La presidenta Claudia Sheinbaum tiene claro que recuperar el control del país no es una tarea de retórica ni de frases pegajosas, sino de hechos. Aunque en el discurso cuide las formas y evite una ruptura estridente con el legado de su antecesor, la estrategia ha dado un giro de 180 grados. Los “abrazos” no fueron medicina, sino el beneplácito para que el crimen operara con libertad insultante. Hoy, el objetivo es someterlos a la justicia, asfixiar su crecimiento y, sobre todo, devolverle al Estado el control que los grupos criminales le arrebataron a las comunidades.
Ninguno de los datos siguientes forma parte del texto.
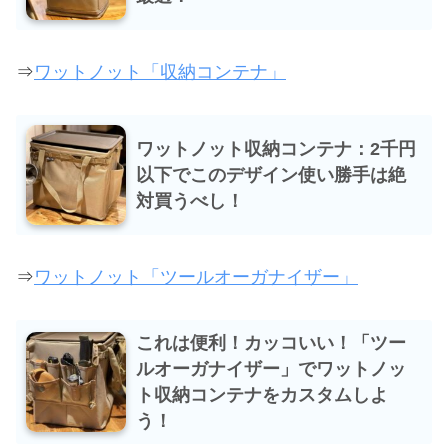
⇒
ワットノット「収納コンテナ」
ワットノット収納コンテナ：2千円
以下でこのデザイン使い勝手は絶
対買うべし！
⇒
ワットノット「ツールオーガナイザー」
これは便利！カッコいい！「ツー
ルオーガナイザー」でワットノッ
ト収納コンテナをカスタムしよ
う！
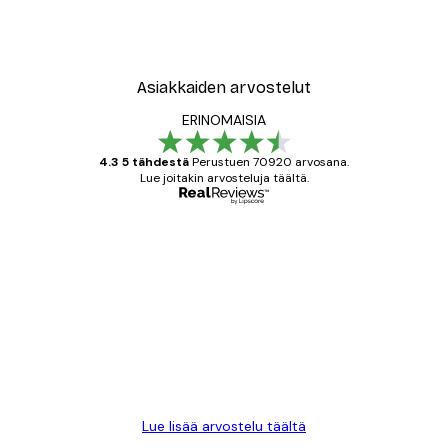
ori No1-juliste
Treechild - Kuiskailevat Ku
Alkaen 7,77 €
12,95 €
Asiakkaiden arvostelut
ERINOMAISIA
4.3 5 tähdestä
Perustuen 70920 arvosana.
Lue joitakin arvosteluja täältä.
Varmennettu ostaja
asiakkaiden
arvostelut
All good alweys
18 touko
Mika S
Lue lisää arvostelu täältä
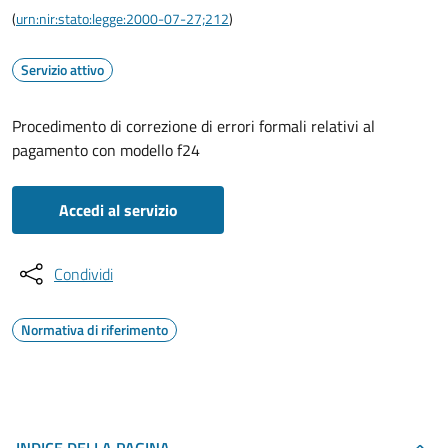
(
urn:nir:stato:legge:2000-07-27;212
)
Servizio attivo
Procedimento di correzione di errori formali relativi al
pagamento con modello f24
Accedi al servizio
Condividi
Normativa di riferimento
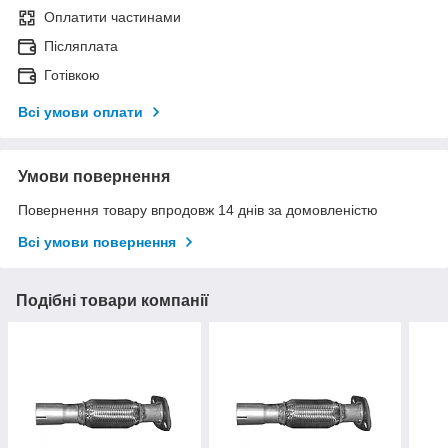
Оплатити частинами
Післяплата
Готівкою
Всі умови оплати
Умови повернення
Повернення товару впродовж 14 днів за домовленістю
Всі умови повернення
Подібні товари компанії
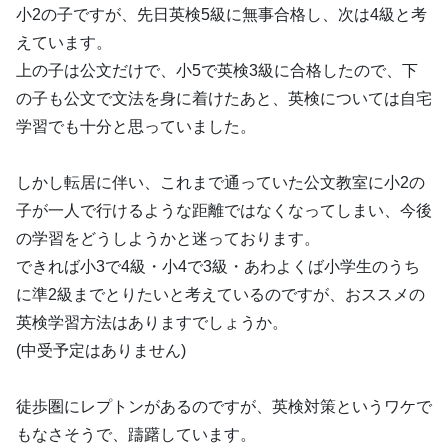
小2の子ですが、先日英検5級に無事合格し、次は4級と考
えています。
上の子は公文だけで、小5で英検3級に合格したので、下
の子も公文で文法を身に着けたあと、英検については自宅
学習でも十分と思っていました。
しかし転居に伴い、これまで通っていた公文教室に小2の
子が一人で行けるような距離ではなくなってしまい、今後
の学習をどうしようかと迷っております。
できれば小3で4級・小4で3級・あわよくば小学生のうち
に準2級までとりたいと考えているのですが、おススメの
英検学習方法はありますでしょうか。
(中受予定はありません)
徒歩圏にレプトンがあるのですが、英検対策というワケで
もなさそうで、躊躇しています。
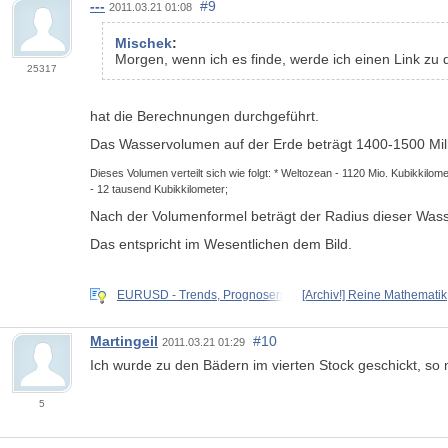
---
#9
2011.03.21 01:08
Mischek
:
Morgen, wenn ich es finde, werde ich einen Link zu
25317
hat die Berechnungen durchgeführt.
Das Wasservolumen auf der Erde beträgt 1400-1500 Mill
Dieses Volumen verteilt sich wie folgt: * Weltozean - 1120 Mio. Kubikkilom
- 12 tausend Kubikkilometer;
Nach der Volumenformel beträgt der Radius dieser Wasse
Das entspricht im Wesentlichen dem Bild.
EURUSD - Trends, Prognosen
[Archiv!] Reine Mathematik
Martingeil
#10
2011.03.21 01:29
Ich wurde zu den Bädern im vierten Stock geschickt, so 
5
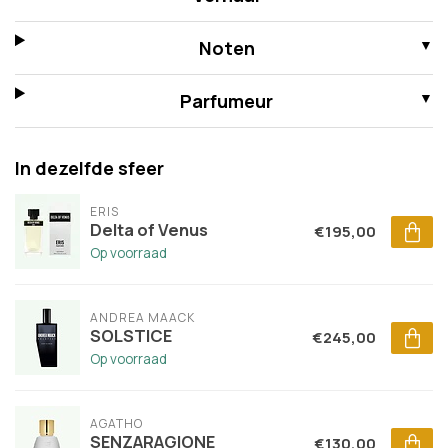
Noten
Parfumeur
In dezelfde sfeer
ERIS
Delta of Venus
€195,00
Op voorraad
ANDREA MAACK
SOLSTICE
€245,00
Op voorraad
AGATHO
SENZARAGIONE
€130,00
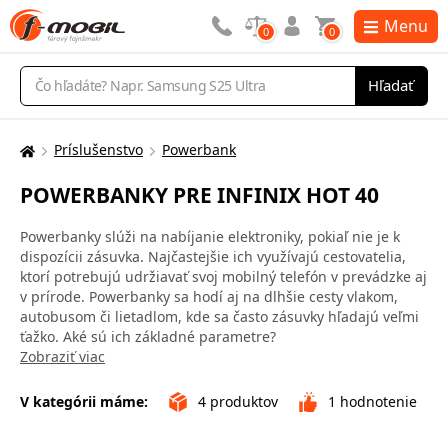
Menu
0
0
Vyhľadávanie
Hľadať
Príslušenstvo
Powerbank
Tu
sa
POWERBANKY PRE INFINIX HOT 40
nachádzate:
Powerbanky slúži na nabíjanie elektroniky, pokiaľ nie je k
dispozícii zásuvka. Najčastejšie ich využívajú cestovatelia,
ktorí potrebujú udržiavať svoj mobilný telefón v prevádzke aj
v prírode. Powerbanky sa hodí aj na dlhšie cesty vlakom,
autobusom či lietadlom, kde sa často zásuvky hľadajú veľmi
ťažko. Aké sú ich základné parametre?
Zobraziť viac
V kategórii máme:
4
produktov
1
hodnotenie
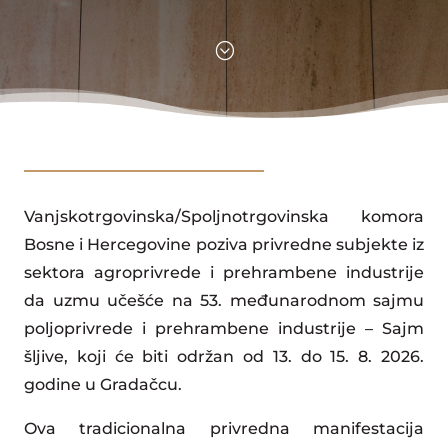
;
Vanjskotrgovinska/Spoljnotrgovinska komora
Bosne i Hercegovine poziva privredne subjekte iz
sektora agroprivrede i prehrambene industrije
da uzmu učešće na 53. međunarodnom sajmu
poljoprivrede i prehrambene industrije – Sajm
šljive, koji će biti održan od 13. do 15. 8. 2026.
godine u Gradačcu.
Ova tradicionalna privredna manifestacija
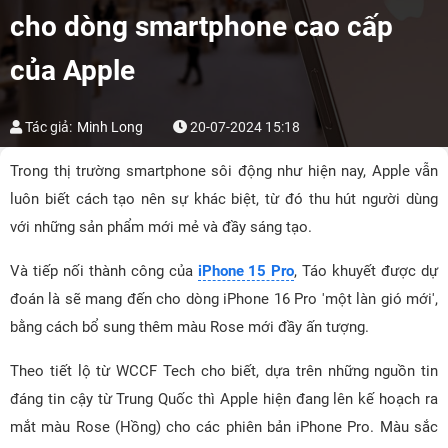
cho dòng smartphone cao cấp
của Apple
Tác giả:
Minh Long
20-07-2024 15:18
Trong thị trường smartphone sôi động như hiện nay, Apple vẫn
luôn biết cách tạo nên sự khác biệt, từ đó thu hút người dùng
với những sản phẩm mới mẻ và đầy sáng tạo.
Và tiếp nối thành công của
iPhone 15 Pro
, Táo khuyết được dự
đoán là sẽ mang đến cho dòng iPhone 16 Pro 'một làn gió mới',
bằng cách bổ sung thêm màu Rose mới đầy ấn tượng.
Theo tiết lộ từ WCCF Tech cho biết, dựa trên những nguồn tin
đáng tin cậy từ Trung Quốc thì Apple hiện đang lên kế hoạch ra
mắt màu Rose (Hồng) cho các phiên bản iPhone Pro. Màu sắc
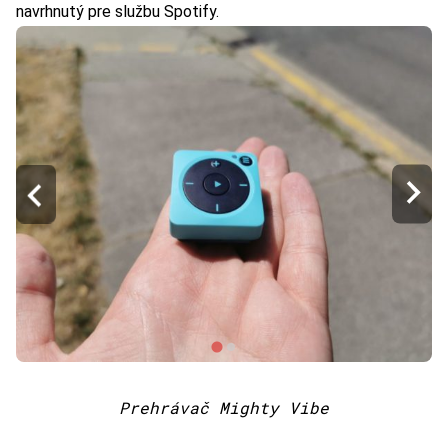
navrhnutý pre službu Spotify.
Prehrávač Mighty Vibe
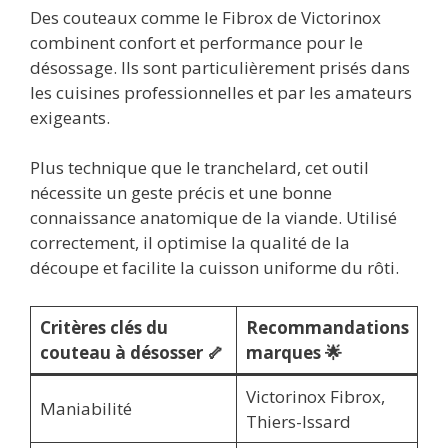
Des couteaux comme le Fibrox de Victorinox
combinent confort et performance pour le
désossage. Ils sont particulièrement prisés dans
les cuisines professionnelles et par les amateurs
exigeants.
Plus technique que le tranchelard, cet outil
nécessite un geste précis et une bonne
connaissance anatomique de la viande. Utilisé
correctement, il optimise la qualité de la
découpe et facilite la cuisson uniforme du rôti.
Critères clés du
Recommandations
couteau à désosser 🦴
marques 🌟
Victorinox Fibrox,
Maniabilité
Thiers-Issard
La operación no fue sencilla. Ante el asedio, el grupo criminal intentó aplicar su vieja receta como la quema de vehículos, el bloqueo de carreteras y el ataque a la infraestructura civil para sembrar el pánico. Sin embargo, esta vez el caos no amedrentó a las fuerzas federales. La Marina, el Ejército y la GN mantuvieron la posición y el avance; no hubo repliegue ni concesiones ante el chantaje violento. La autoridad no se arrodilló, y ése es un cambio de señal que los delincuentes ya están procesando.
Sara Carter, directora de la Oficina de Control de Drogas de la Casa Blanca, quien estuvo en México el jueves y viernes para reunirse con la Presidenta y su Gabinete de Seguridad, le dijo en entrevista al periodista Jorge Fernández Menéndez que:
“La muerte de El Mencho envía un mensaje a todos los sicarios y a todos los jefes del cártel que están allá afuera. Si el gobierno mexicano, trabajando con EU, pudo atrapar a El Mencho, podemos ir por ustedes y lo haremos, no habrá lugar para esconderse, no habrá lugar al que puedan ir, porque los vamos a encontrar, los vamos a atrapar y su tiempo habrá acabado” (Excélsior, 27/02/2026)
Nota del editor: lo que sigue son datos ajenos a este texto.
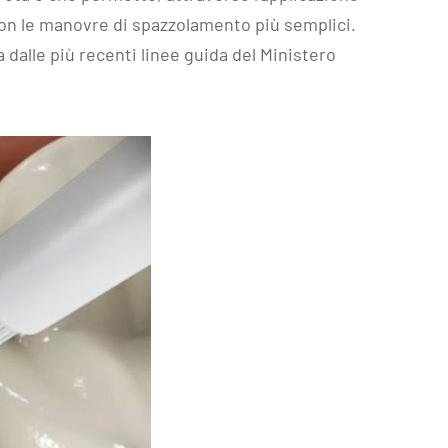
e con le manovre di spazzolamento più semplici.
dalle più recenti linee guida del
Ministero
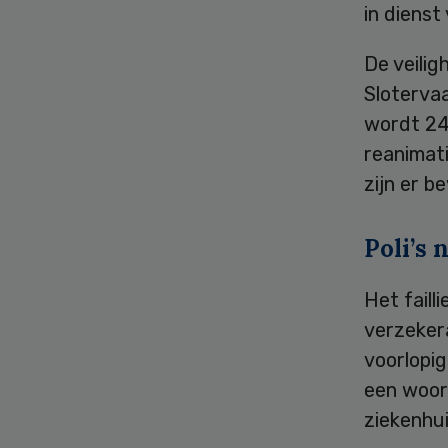
in dienst
De veilig
Slotervaa
wordt 24
reanimati
zijn er b
Poli’s
Het faill
verzekera
voorlopig
een woor
ziekenhui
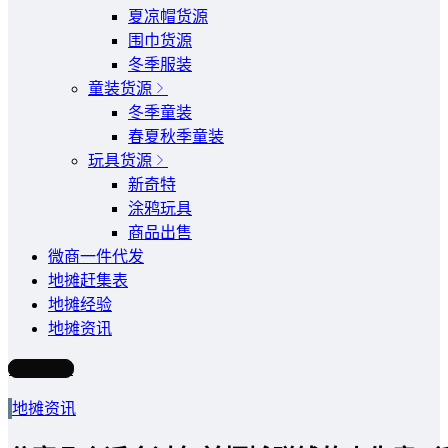
夏凉帽货源
围巾货源
冬季服装
童装货源
冬季童装
春夏秋季童装
玩具货源
新奇特
涂鸦玩具
商品出售
微商一件代发
地摊赶集表
地摊经验
地摊资讯
写文章
地摊资讯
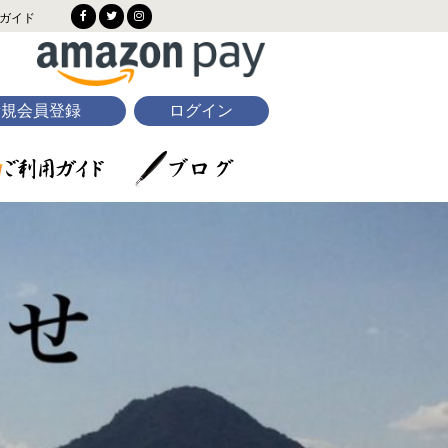
ガイド
新規会員登録
ログイン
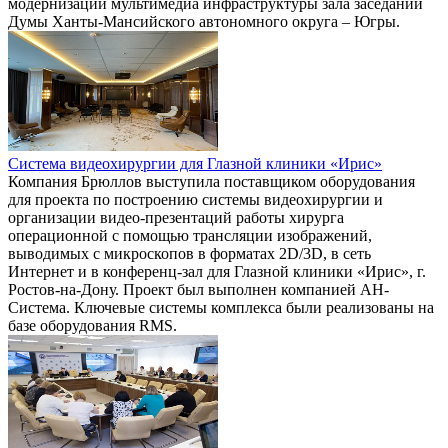
модернизации мультимедиа инфраструктуры зала заседаний
Думы Ханты-Мансийского автономного округа – Югры.
Система видеохирургии для Глазной клиники «Ирис»
Компания Брюллов выступила поставщиком оборудования
для проекта по построению системы видеохирургии и
организации видео-презентаций работы хирурга
операционной с помощью трансляции изображений,
выводимых с микроскопов в форматах 2D/3D, в сеть
Интернет и в конференц-зал для Глазной клиники «Ирис», г.
Ростов-на-Дону. Проект был выполнен компанией АН-
Система. Ключевые системы комплекса были реализованы на
базе оборудования RMS.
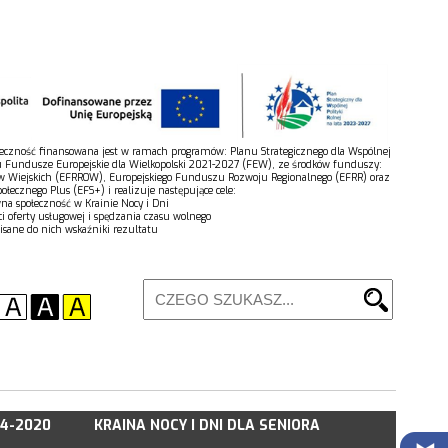
połeczność finansowana jest w ramach programów: Planu Strategicznego dla Wspólnej
u Fundusze Europejskie dla Wielkopolski 2021-2027 (FEW), ze środków funduszy:
w Wiejskich (EFRROW), Europejskiego Funduszu Rozwoju Regionalnego (EFRR) oraz
łecznego Plus (EFS+) i realizuje następujące cele:
wna społeczność w Krainie Nocy i Dni
ci oferty usługowej i spędzania czasu wolnego
isane do nich wskaźniki rezultatu
14-2020
KRAINA NOCY I DNI DLA SENIORA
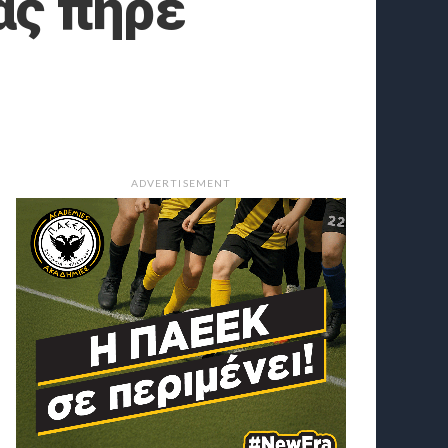
ας πήρε
ADVERTISEMENT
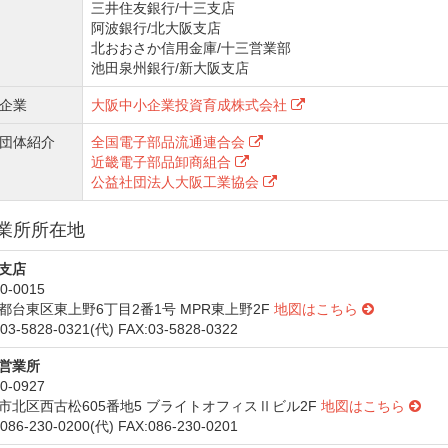
三井住友銀行/十三支店
阿波銀行/北大阪支店
北おおさか信用金庫/十三営業部
池田泉州銀行/新大阪支店
企業
大阪中小企業投資育成株式会社
団体紹介
全国電子部品流通連合会
近畿電子部品卸商組合
公益社団法人大阪工業協会
業所所在地
支店
0-0015
都台東区東上野6丁目2番1号 MPR東上野2F
地図はこちら
03-5828-0321(代) FAX:03-5828-0322
営業所
0-0927
市北区西古松605番地5 ブライトオフィスⅡビル2F
地図はこちら
086-230-0200(代) FAX:086-230-0201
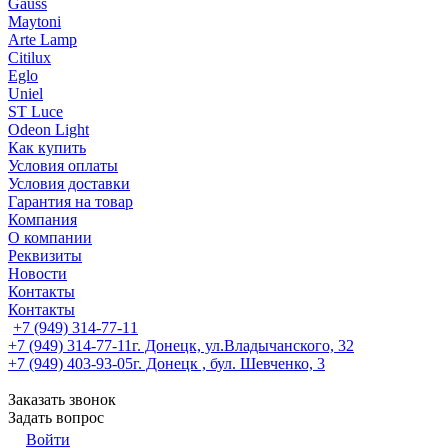
Gauss
Maytoni
Arte Lamp
Citilux
Eglo
Uniel
ST Luce
Odeon Light
Как купить
Условия оплаты
Условия доставки
Гарантия на товар
Компания
О компании
Реквизиты
Новости
Контакты
Контакты
+7 (949) 314-77-11
+7 (949) 314-77-11
г. Донецк, ул.Владычанского, 32
+7 (949) 403-93-05
г. Донецк , бул. Шевченко, 3
Заказать звонок
Задать вопрос
Войти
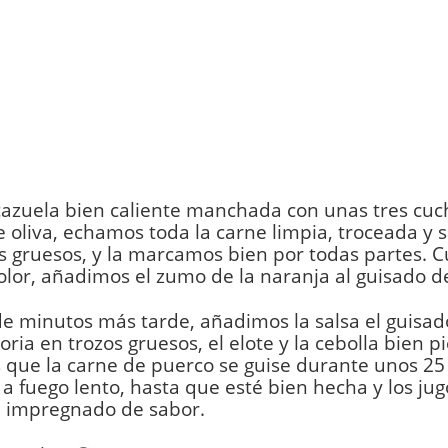
cazuela bien caliente manchada con unas tres cu
e oliva, echamos toda la carne limpia, troceada y
 gruesos, y la marcamos bien por todas partes. 
olor, añadimos el zumo de la naranja al guisado d
e minutos más tarde, añadimos la salsa el guisa
oria en trozos gruesos, el elote y la cebolla bien pi
que la carne de puerco se guise durante unos 25
a fuego lento, hasta que esté bien hecha y los jug
n impregnado de sabor.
Pero la muerte del líder es apenas el prólogo. Lo que sigue para el gobierno de México es la etapa más crítica: evitar que los sucesores se reagrupen o que las facciones remanentes inicien una ofensiva sangrienta por el control de la estructura. La estrategia debe centrarse en la desarticulación financiera y la ocupación inmediata de los espacios que servían de base operativa. No basta con descabezar a la organización; se requiere una presencia estatal que impida el surgimiento de nuevos “mandos” que pretendan heredar el imperio del terror.
Esta vigilancia y estas acciones de inteligencia no pueden ser un operativo de temporada. No se trata de “limpiar la casa” sólo para garantizar que el Mundial de Futbol transcurra sin incidentes ante los ojos del mundo. La seguridad no puede ser un asunto de relaciones públicas o de eventos internacionales. La presencia de la ley y el orden deben ser permanentes, porque el ciudadano que vive en Michoacán, Jalisco o Zacatecas no necesita estar seguro sólo durante los partidos, sino todos los días.
Es una guerra, aunque a muchos les incomode el término, que se pelea también en las aulas y en los hogares. Tenemos que enseñarles a nuestros niños que el sicario no es un modelo a seguir, que esa “grandiosidad” de las series es una mentira que sólo ofrece muerte. Lo que verdaderamente vale la lucha es la libertad de caminar por nuestras calles sin el yugo del chantaje.
La caída de El Mencho demuestra que estos personajes no son dioses. Son personas que, ante la fuerza del Estado y la cooperación internacional, terminan enfrentando la justicia.
DM
El conflicto de EU e Israel contra Irán, sumado a la advertencia sobre Cuba para que acepte un control pacífico de la isla, es la evidencia de que el tablero geopolítico se sacude muy rápido. México no puede permitirse ser el eslabón débil ni el refugio de intereses ajenos. En objetivos como la paz y la seguridad, no hay espacio para titubeos ni para amistades peligrosas. Es tiempo de definiciones.